SafeGraphR is an R package designed to make it easy to read in and process data from SafeGraph. You may want to consult the SafeGraph Community, the Awesome SafeGraph Data Science List, the Normalization Best Practices, and especially the SafeGraph Docs.
You can install SafeGraphR directly from GitHub.
# if necessary # install.packages('remotes') remotes::install_github('SafeGraphInc/SafeGraphR')
The other pages on this site will walk you through how you can use SafeGraphR to work with the data.
SafeGraphR is currently in beta. All of its functions work, but of course there may be bugs remaining. The code has also not been checked with every possible combination of options that you could pick. Lastly, the SafeGraph data itself changes format on occasion, which may break some SafeGraphR functionality.
If you run into an issue or bug in the code, please raise an Issue on the SafeGraphR Github Issues page.
If you’re just having trouble getting things to work, you can find help at the Placekey Community Slack Channel.
Below is a list of what’s in the package with a brief description.
read_core(): Read in a Core Places file, which you can then merge with patterns or other data to add information about each location. There is also the older
link_poi_naics() which does the same thing but can only be used to create a link between POIs and NAICS codes.
read_distancing(): Given a list of dates, reads in and aggregates SafeGraph social-distancing v2 files.
read_many_csvs(): Reads a bunch of CSVs in the same folder and row-binds them all together.

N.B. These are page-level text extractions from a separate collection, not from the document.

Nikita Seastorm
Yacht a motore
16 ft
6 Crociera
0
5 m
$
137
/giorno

Useful for stuff like normalization data.
read_patterns(): Reads a bunch of (or one, respectively) monthly or weekly patterns
.csv.gz files all in the same folder, does appropriate processing, and row-binds the results together.

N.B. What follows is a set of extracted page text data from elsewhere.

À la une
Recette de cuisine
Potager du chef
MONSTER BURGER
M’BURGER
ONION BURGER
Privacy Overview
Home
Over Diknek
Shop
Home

safegraph_aws(): A thin wrapper for
aws.s3::s3sync() that downloads data from the SafeGraph AWS buckets. As of January 31, 2022, this function will only be useful for enterprise customers with their own AWS access.
expand_integer_json(): Take SafeGraph data with a column of categorical (named) or numeric (unnamed) JSON data and expand that column, pivot the data to long format, and then aggregate to the desired level.
expand_open_hours(): Expand the
open_hours variable into something easy to use!
fips_from_cbg(): Take a census block group identifier and extract the state and/or county FIPS codes.
rbind_by_list_pos(): Take a list of lists of
data.tables and row-binds them by their position in the sub-list. For example,
rbind_by_list_pos(list(A,B),list(C,D)) would return
list(rbind(A,C),rbind(B,D)). Can be used after
read_ functions, which in some cases return a list of
data.tables for each file they read.
hb_shrink(): Perform hierarchical Bayesian shrinkage on the CBG-to-county or county-to-state level.
ma(): Calculates a (by default) seven day moving average on pre-sorted data with no gaps.
sample_size_adjust(): Adjusts data for differences in sampling rates across geographic locations.
scale_to_date(): Adjusts data to be relative to a specific date.
scale_yoy(): Adjusts data to be relative to the same date the previous year.
cbg_pop: Population data from the easy census file.
county_pop: Population aggregated to the county level.
fips_to_names: Data set linking state and county FIPS codes to state and county names, for merging in and labeling.
naics_codes: Data set linking NAICS codes to NAICS code titles, for merging in and labeling (or just knowing what you’re looking at).